NUMA policy: NUMAPolicy= and NUMAMask= control memory allocation policy. For databases or in-memory caches, binding to a specific NUMA node can reduce memory access latency by 40–100ns per access (local vs. remote NUMA on a typical dual-socket system).

Memory limits: MemoryMax= and MemoryHigh= use the cgroup memory controller. MemoryHigh is a soft limit that triggers reclaim pressure; MemoryMax is a hard limit that triggers the OOM killer. This prevents a runaway service from pushing the entire system into swap death.

I/O control: IOWeight= and IODeviceWeight= use the cgroup I/O controller (blk-cgroup). You can ensure your latency-sensitive database gets I/O priority over batch jobs.

Parallel startup: systemd builds an explicit dependency graph and starts services in parallel wherever possible.

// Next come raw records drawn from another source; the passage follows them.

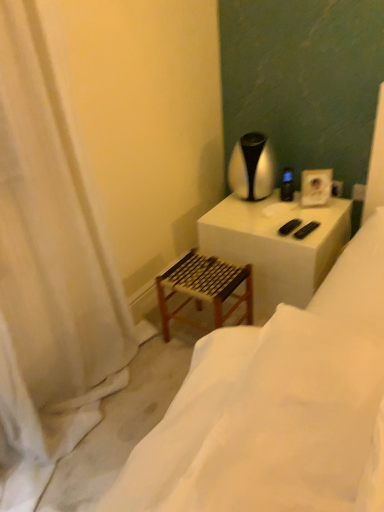 Question: Does black plastic remote control at upper right have a lesser height compared to white fabric curtain at left?

Choices:
 (A) yes
 (B) no

Answer: (A)

Question: Is black plastic remote control at upper right facing away from white fabric curtain at left?

Choices:
 (A) yes
 (B) no

Answer: (B)

Question: From the image's perspective, is black plastic remote control at upper right over white fabric curtain at left?

Choices:
 (A) yes
 (B) no

Answer: (A)

Question: Is there a large distance between black plastic remote control at upper right and white fabric curtain at left?

Choices:
 (A) no
 (B) yes

Answer: (B)

Question: Can you confirm if black plastic remote control at upper right is bigger than white fabric curtain at left?

Choices:
 (A) no
 (B) yes

Answer: (A)

Question: Considering the relative sizes of black plastic remote control at upper right and white fabric curtain at left in the image provided, is black plastic remote control at upper right wider than white fabric curtain at left?

Choices:
 (A) yes
 (B) no

Answer: (B)

Question: From a real-world perspective, is black plastic remote control at upper right physically above wooden stool at lower left?

Choices:
 (A) no
 (B) yes

Answer: (A)

Question: Could you tell me if black plastic remote control at upper right is turned towards wooden stool at lower left?

Choices:
 (A) no
 (B) yes

Answer: (B)

Question: Is wooden stool at lower left at the back of black plastic remote control at upper right?

Choices:
 (A) no
 (B) yes

Answer: (A)

Question: Is black plastic remote control at upper right not inside wooden stool at lower left?

Choices:
 (A) no
 (B) yes

Answer: (B)

Question: Is black plastic remote control at upper right bigger than wooden stool at lower left?

Choices:
 (A) yes
 (B) no

Answer: (B)

Question: Are black plastic remote control at upper right and wooden stool at lower left located far from each other?

Choices:
 (A) yes
 (B) no

Answer: (A)

Question: Is silver metallic table lamp at upper right completely or partially outside of wooden stool at lower left?

Choices:
 (A) yes
 (B) no

Answer: (A) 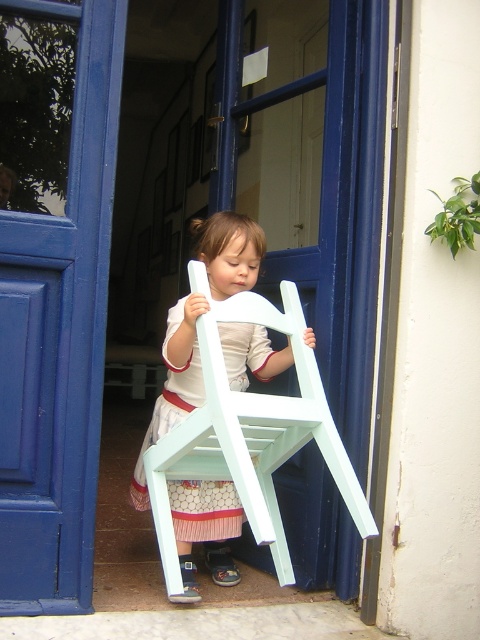 You are a delivery person trying to move a matte white chair at center through the blue wooden door at center. Based on their positions, can the chair fit through the door?

The blue wooden door at center is to the left of matte white chair at center, so the door is positioned next to the chair but not directly in front of it. This means the chair cannot be moved through the door as they are adjacent rather than aligned for passage.

You are helping a child move a chair. The child is holding the matte white chair at center near the blue wooden door at center. If the door is narrower than the chair, will the chair fit through the door?

The blue wooden door at center has a lesser width compared to matte white chair at center, so the chair will not fit through the door since it is wider than the door opening. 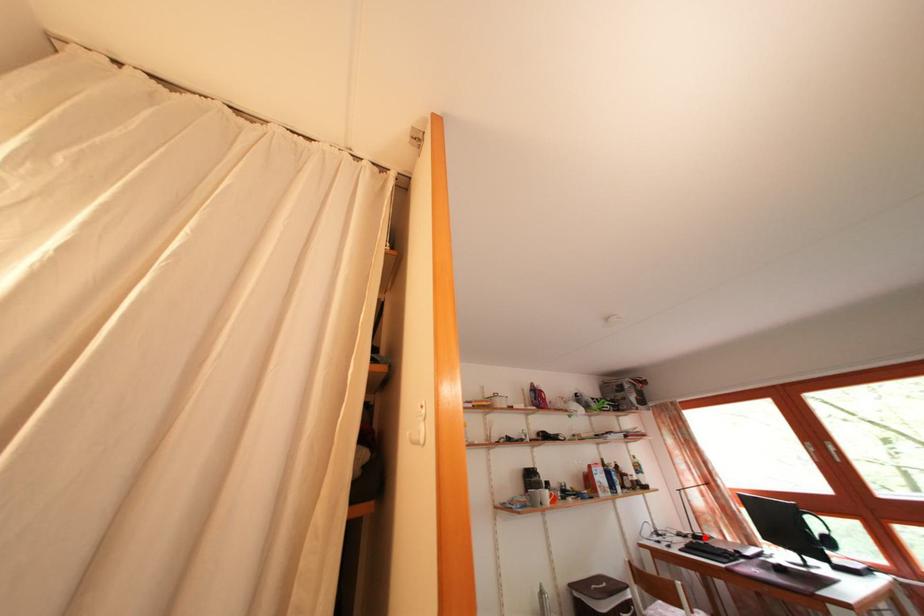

Socket activation (more on this below) further increases parallelism by removing ordering dependencies.

Socket activation: systemd can create listening sockets before starting the service. The service inherits the socket via file descriptor passing:

#include <systemd/sd-daemon.h>
 
int main(void) {
    int n = sd_listen_fds(0);
    if (n > 0) {
        int listen_fd = SD_LISTEN_FDS_START;  // fd 3
        // listen_fd is already bound and listening
    }
}

This has two performance implications:

  1. Services can start on-demand (first connection triggers startup), reducing idle resource usage.
  2. Boot parallelism increases because services don’t need to wait for their dependencies to finish binding sockets — systemd holds the socket and buffers connections until the service is ready.

The notify protocol

For services that need initialization time, Type=notify lets the service signal readiness:

sd_notify(0, "READY=1");
sd_notify(0, "STATUS=Processing requests...");
sd_notify(0, "MAINPID=1234");

This replaces the old pattern of “fork, do setup, signal parent, parent exits” with an explicit readiness notification. systemd doesn’t consider the service “up” until it receives READY=1, so dependent services wait for actual readiness rather than guessing based on fork timing.


OpenRC: The Middle Ground

Gentoo’s OpenRC (and Alpine Linux’s default) takes a pragmatic middle path. It uses shell-script service definitions but with better process management than SysVinit:

#!/sbin/openrc-run
 
command="/usr/sbin/mydaemon"
command_args="--config /etc/mydaemon.conf"
command_background=true
pidfile="/var/run/mydaemon.pid"
 
depend() {
    need net
    after firewall
}

OpenRC manages the backgrounding itself when command_background=true — the daemon doesn’t need to double-fork. It uses start-stop-daemon, which handles PID tracking more reliably than raw shell scripts.

What OpenRC lacks

OpenRC doesn’t use cgroups by default (though it can optionally integrate with them). This means:

  • No automatic process tree tracking
  • No built-in CPU affinity or NUMA policy
  • No memory or I/O limits without external tools
  • Service cleanup on stop relies on PID tracking, not cgroup-based kill

For performance-critical deployments, this means you’re back to manually managing taskset, numactl, cgroups, and ulimit in your service scripts or wrapper scripts.

OpenRC does support parallel startup and has explicit dependency declarations, so boot time is reasonable. Its footprint is also much smaller than systemd — the init process itself uses minimal memory and CPU, which matters on embedded systems or containers.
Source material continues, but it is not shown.